Schon 12-Jährige trainieren für Traum-Body

Der Fitness-Wahn erreicht die Primarschule: Im Wettstreit um Status und Aufmerksamkeit gehen schon Kinder ins Krafttraining. Fachleute warnen vor deformierten Körpern.

von
Stefan Heusser
Jugendliche beginnen früher mit dem Krafttraining.

Jugendliche beginnen früher mit dem Krafttraining.

«Wie baue ich, 14, möglichst schnell Muskeln auf?», fragt Football1998 in einem Internetforum für Bodybuilder und ist damit bei weitem nicht der Einzige. Beat Schneiter, Inhaber des FitnessShops in Zürich, bestätigt, dass bereits Zwölfjährige nach Kreatin, Carnitin und Glutamin fragen.

«Sie wollen sogar Anabolika und Testosteron-Booster kaufen», sagt Schneiter. Einmal sei ein Vater mit seinem 12-jährigen Sohn gekommen. «Er erklärte, der Sohn müsse Muskeln zulegen, sonst habe er keine Chance, ins Regionalkader zu kommen.» Der Junge habe ihm leidgetan. «Aber mehr als Training mit dem eigenen Körpergewicht und Eiweiss-Zusätze konnte ich ihm nicht empfehlen.» Schneiter warnt Möchtegern-Kraftprotze vor illegalen Substanzen und empfiehlt ihnen Protein-Shakes und leichte Hanteln. Doch er weiss: Zu Hause bestellen sie sich die Präparate im Internet.

Deformierte Knochen

Auch Fitnessstudios spüren den frühen Wunsch der angehenden Männer nach Bizeps und Sixpacks: «Wir haben Abo-Anfragen von 14-Jährigen. Es besteht ein grosses Interesse», sagt Tamara Johnson von Activ Fitness. «Sie wollen Krafttraining machen und Muskeln zulegen.»

Das Phänomen wird als Adoniskomplex bezeichnet: «Der Jugendliche will den perfekten Body haben», erklärt Jugendpsychologe Allan Guggenbühl. Im Gegensatz zur Essstörung Anorexie, die häufig bei Frauen vorkommt, trainieren sich Jungs Muskeln an. «Für die Betroffenen wird der Körper zum Monothema», so Guggenbühl, «Sixpack und Muskeln sind das einzig Wichtige.» Die Jugendlichen suchten nicht das Optimum, sondern das Maximum. «Konsequenzen sind ihnen egal.»
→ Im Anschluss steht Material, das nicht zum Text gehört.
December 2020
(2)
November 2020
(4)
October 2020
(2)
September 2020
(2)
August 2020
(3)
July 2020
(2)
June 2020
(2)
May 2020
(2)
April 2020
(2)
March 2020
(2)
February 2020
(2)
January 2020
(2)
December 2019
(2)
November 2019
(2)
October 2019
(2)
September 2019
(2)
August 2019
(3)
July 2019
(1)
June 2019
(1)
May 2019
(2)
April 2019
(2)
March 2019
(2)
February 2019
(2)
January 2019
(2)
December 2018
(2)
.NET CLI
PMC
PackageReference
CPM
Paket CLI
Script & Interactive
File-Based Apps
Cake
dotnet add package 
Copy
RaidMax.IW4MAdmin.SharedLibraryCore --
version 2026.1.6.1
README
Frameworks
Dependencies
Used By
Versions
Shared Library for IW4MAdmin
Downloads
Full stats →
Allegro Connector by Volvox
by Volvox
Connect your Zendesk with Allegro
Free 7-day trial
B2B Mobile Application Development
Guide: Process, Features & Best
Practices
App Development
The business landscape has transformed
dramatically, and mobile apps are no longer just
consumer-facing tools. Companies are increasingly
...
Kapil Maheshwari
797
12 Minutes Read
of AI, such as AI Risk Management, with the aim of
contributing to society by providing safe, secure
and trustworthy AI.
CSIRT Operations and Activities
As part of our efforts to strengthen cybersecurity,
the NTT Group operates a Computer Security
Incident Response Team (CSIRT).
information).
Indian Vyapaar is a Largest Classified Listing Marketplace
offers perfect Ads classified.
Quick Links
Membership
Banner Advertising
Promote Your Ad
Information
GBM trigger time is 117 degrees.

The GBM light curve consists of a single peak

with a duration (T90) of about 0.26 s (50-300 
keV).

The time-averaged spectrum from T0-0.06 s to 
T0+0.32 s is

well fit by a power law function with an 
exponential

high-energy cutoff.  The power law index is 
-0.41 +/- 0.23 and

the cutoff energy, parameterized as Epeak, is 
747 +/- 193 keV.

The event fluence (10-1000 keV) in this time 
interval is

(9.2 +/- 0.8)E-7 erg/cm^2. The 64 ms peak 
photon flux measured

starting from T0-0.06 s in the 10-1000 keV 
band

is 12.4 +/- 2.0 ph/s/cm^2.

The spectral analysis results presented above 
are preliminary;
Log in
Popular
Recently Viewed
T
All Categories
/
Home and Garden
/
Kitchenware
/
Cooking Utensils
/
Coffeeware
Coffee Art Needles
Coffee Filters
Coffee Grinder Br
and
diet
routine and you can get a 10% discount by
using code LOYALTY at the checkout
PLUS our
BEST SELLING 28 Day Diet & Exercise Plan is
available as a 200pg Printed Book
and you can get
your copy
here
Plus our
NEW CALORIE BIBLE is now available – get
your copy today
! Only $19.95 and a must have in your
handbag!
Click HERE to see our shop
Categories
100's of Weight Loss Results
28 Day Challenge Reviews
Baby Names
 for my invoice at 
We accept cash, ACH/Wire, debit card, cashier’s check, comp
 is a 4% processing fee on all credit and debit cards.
Der Körperwahn kann gravierende Folgen haben. Mareike Cordes vom Sportmedizinischen Zentrum in Bern warnt vor Störungen am Skelett. «Da der jugendliche Körper noch wächst, reagieren Sehnenansätze, Gelenkknorpel und Knochenkerne auf grössere Kraftbelastungen mit Entzündungen und Überlastungszeichen», sagt Cordes.

Fitnesstrainerin Johnson findet die vorzeitige Stimulation vor allem unnötig: «Krafttraining schüttet Reize aus, damit der Körper wächst – das kann zu komischen, deformierten Knochenbildungen führen.» Sie rät den jungen Kraftprotzen, sich bis 16 mit Fussball und Pfadi auszutoben und gemässigten Muskelaufbau zu betreiben. Bei Active Fitness müssen 16-Jährige eine Elternbestätigung fürs Trainieren mitbringen.

«Aufbauen statt Aufpumpen»

Wird beim Trainieren zusätzlich mit Kreatin oder illegalen Substanzen nachgeholfen, wird es für die Pubertierenden noch gefährlicher: «Im schlimmsten Fall», so Sportnahrungsexperte Schneiter, «kann überdosiertes Kreatin zu Nierenversagen führen – daran kann man sterben.» Die Jungen sollten sich nicht durch ihre Umgebung beeinflussen lassen. Im Mannschaftssport kämen sie mit Krafttraining früh in Berührung – doch was für den Kollegen gut sei, sei für einen selbst vielleicht nicht gut, denn jeder Organismus sei individuell. «Aufbauen statt Aufpumpen», lautet Schneiters Ratschlag.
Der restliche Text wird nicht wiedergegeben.